Print every line of the listing below, starting with the line that holds "financial goals together!" and going on through the line that holds "r solution also", both included, and print nothing else.

**DATA IN THIS EXERCISE**
-*-

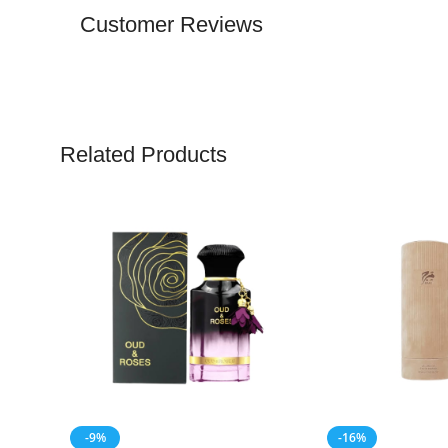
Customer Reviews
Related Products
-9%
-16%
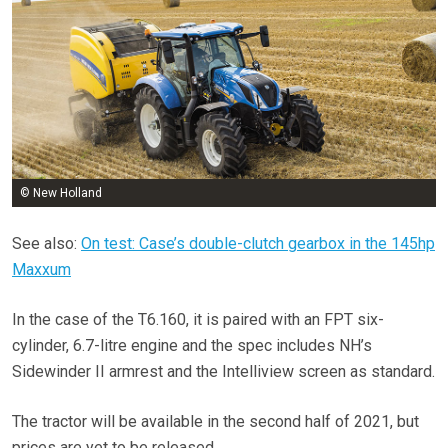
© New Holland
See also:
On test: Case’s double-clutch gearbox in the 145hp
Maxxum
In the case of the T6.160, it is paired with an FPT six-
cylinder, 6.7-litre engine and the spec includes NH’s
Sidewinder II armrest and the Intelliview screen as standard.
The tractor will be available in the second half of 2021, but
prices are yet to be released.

-*-

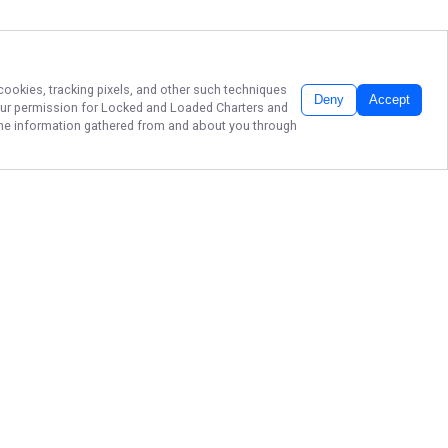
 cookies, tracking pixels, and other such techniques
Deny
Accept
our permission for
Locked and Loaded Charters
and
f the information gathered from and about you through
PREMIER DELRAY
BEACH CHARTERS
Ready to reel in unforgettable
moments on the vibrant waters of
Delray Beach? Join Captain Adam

-*-

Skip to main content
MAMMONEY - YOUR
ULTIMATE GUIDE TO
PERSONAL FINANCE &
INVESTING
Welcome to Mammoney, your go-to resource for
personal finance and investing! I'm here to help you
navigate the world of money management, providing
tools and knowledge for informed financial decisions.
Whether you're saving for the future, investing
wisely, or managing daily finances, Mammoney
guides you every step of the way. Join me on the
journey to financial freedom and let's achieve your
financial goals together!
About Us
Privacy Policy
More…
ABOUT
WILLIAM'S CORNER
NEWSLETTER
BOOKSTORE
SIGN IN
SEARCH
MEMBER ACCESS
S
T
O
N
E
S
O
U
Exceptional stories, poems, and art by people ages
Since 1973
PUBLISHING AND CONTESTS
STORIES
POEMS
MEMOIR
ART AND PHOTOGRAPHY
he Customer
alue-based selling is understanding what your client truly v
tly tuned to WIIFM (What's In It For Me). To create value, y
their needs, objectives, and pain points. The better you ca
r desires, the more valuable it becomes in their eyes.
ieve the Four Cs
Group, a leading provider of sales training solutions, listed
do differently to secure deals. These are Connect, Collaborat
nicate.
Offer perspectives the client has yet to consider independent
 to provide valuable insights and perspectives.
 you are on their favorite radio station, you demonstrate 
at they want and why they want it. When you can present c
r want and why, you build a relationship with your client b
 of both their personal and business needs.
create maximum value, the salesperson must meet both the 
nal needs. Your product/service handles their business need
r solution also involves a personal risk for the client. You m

-*-

**WRITTEN RESPONSE**
financial goals together!
About Us
Privacy Policy
More…
ABOUT
WILLIAM'S CORNER
NEWSLETTER
BOOKSTORE
SIGN IN
SEARCH
MEMBER ACCESS
S
T
O
N
E
S
O
U
Exceptional stories, poems, and art by people ages
Since 1973
PUBLISHING AND CONTESTS
STORIES
POEMS
MEMOIR
ART AND PHOTOGRAPHY
he Customer
alue-based selling is understanding what your client truly v
tly tuned to WIIFM (What's In It For Me). To create value, y
their needs, objectives, and pain points. The better you ca
r desires, the more valuable it becomes in their eyes.
ieve the Four Cs
Group, a leading provider of sales training solutions, listed
do differently to secure deals. These are Connect, Collaborat
nicate.
Offer perspectives the client has yet to consider independent
 to provide valuable insights and perspectives.
 you are on their favorite radio station, you demonstrate 
at they want and why they want it. When you can present c
r want and why, you build a relationship with your client b
 of both their personal and business needs.
create maximum value, the salesperson must meet both the 
nal needs. Your product/service handles their business need
r solution also involves a personal risk for the client. You m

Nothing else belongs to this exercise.